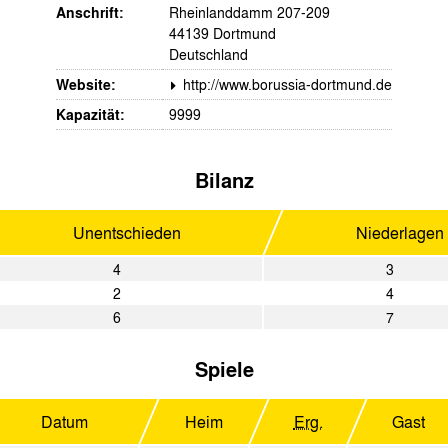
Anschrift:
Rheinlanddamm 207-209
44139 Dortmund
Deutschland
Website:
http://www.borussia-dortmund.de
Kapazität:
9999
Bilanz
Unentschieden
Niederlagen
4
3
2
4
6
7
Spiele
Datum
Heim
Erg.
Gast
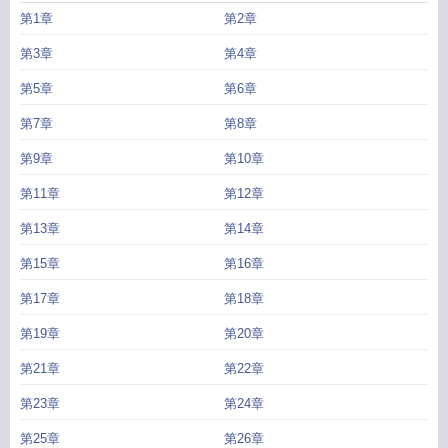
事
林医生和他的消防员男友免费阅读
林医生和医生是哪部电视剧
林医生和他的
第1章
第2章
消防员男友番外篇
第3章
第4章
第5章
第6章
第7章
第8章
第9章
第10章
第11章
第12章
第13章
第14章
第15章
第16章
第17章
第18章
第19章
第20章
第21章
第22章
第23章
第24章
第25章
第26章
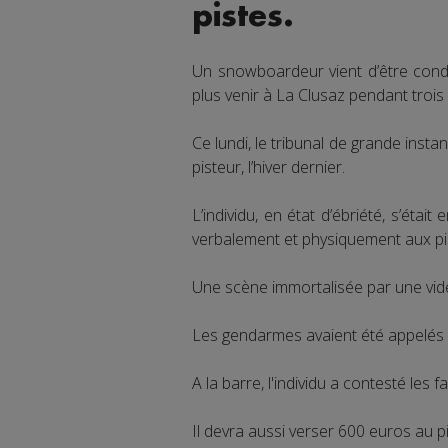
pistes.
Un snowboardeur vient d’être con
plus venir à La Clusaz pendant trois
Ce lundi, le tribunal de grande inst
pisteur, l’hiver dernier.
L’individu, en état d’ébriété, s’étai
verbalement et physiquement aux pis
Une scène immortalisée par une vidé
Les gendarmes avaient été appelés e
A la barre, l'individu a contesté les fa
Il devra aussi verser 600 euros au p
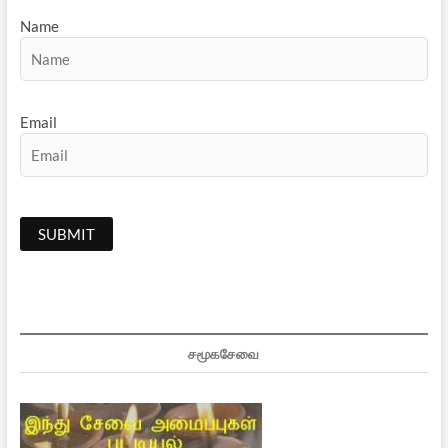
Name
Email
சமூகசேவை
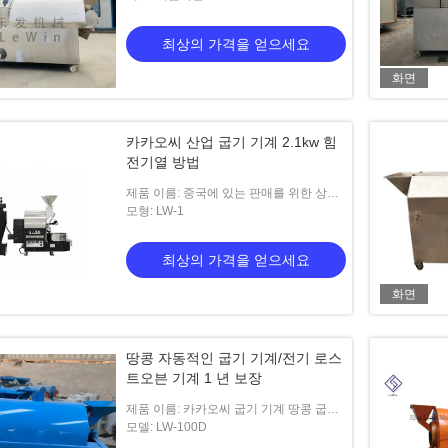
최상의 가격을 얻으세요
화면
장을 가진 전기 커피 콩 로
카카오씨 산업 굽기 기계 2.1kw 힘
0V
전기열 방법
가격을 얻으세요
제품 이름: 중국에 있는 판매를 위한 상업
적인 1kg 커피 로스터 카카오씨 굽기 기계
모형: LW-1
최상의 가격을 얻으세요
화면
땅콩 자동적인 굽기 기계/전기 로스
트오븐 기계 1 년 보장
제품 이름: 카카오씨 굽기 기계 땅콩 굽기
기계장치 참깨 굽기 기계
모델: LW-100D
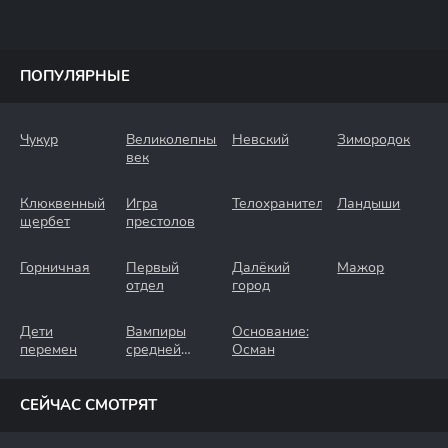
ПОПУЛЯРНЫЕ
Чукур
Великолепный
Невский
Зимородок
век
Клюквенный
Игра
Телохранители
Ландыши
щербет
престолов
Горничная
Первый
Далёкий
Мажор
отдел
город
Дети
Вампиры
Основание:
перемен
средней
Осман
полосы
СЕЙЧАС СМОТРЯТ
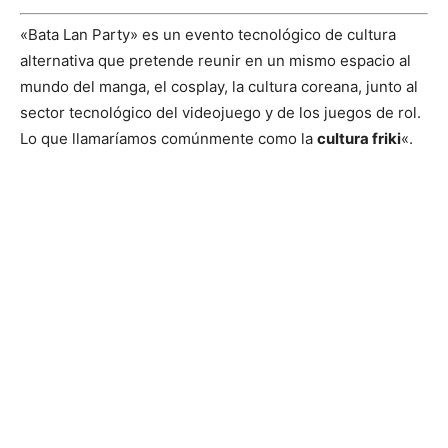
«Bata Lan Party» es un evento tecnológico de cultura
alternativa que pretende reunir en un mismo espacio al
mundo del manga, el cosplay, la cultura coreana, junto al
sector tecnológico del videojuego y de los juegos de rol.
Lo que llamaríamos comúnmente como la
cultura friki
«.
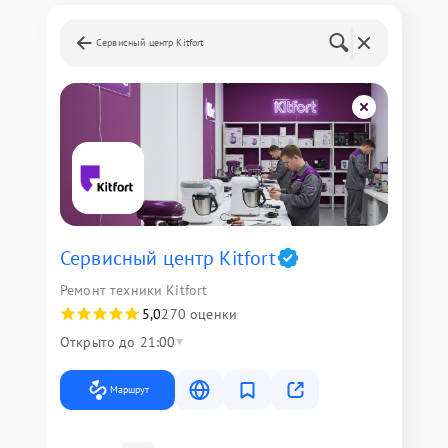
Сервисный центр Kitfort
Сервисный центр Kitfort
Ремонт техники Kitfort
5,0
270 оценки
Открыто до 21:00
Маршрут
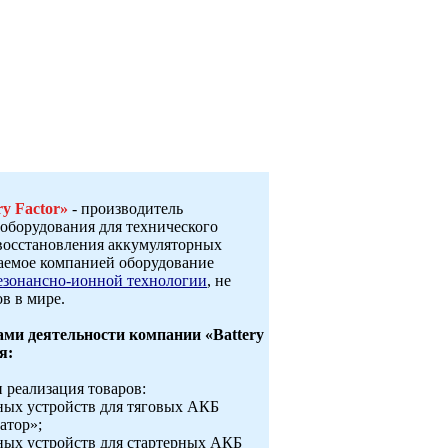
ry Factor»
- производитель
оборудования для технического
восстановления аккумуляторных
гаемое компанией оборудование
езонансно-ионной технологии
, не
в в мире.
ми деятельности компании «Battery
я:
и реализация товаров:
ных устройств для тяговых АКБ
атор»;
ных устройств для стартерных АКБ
# # # # #
TASK GOAL: Would you please show every line of the material above that includes the string "individu"?

ANSWER FOR THIS EXERCISE:
L’individu, en état d’ébriété, s’étai
A la barre, l'individu a contesté les fa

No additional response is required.